ASSIGNMENT: Look through the lines below and copy each one that includes "Konjac".

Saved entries
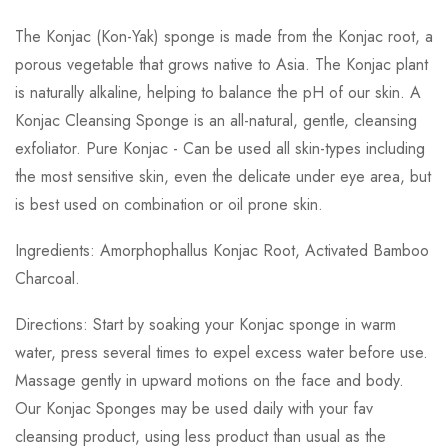
The Konjac (Kon-Yak) sponge is made from the Konjac root, a
porous vegetable that grows native to Asia. The Konjac plant
is naturally alkaline, helping to balance the pH of our skin. A
Konjac Cleansing Sponge is an all-natural, gentle, cleansing
exfoliator. Pure Konjac - Can be used all skin-types including
the most sensitive skin, even the delicate under eye area, but
is best used on combination or oil prone skin.
Ingredients: Amorphophallus Konjac Root, Activated Bamboo
Charcoal.
Directions: Start by soaking your Konjac sponge in warm
water, press several times to expel excess water before use.
Massage gently in upward motions on the face and body.
Our Konjac Sponges may be used daily with your fav
cleansing product, using less product than usual as the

RESPONSE FOR THIS EXERCISE:
The Konjac (Kon-Yak) sponge is made from the Konjac root, a
porous vegetable that grows native to Asia. The Konjac plant
Konjac Cleansing Sponge is an all-natural, gentle, cleansing
exfoliator. Pure Konjac - Can be used all skin-types including
Ingredients: Amorphophallus Konjac Root, Activated Bamboo
Directions: Start by soaking your Konjac sponge in warm
Our Konjac Sponges may be used daily with your fav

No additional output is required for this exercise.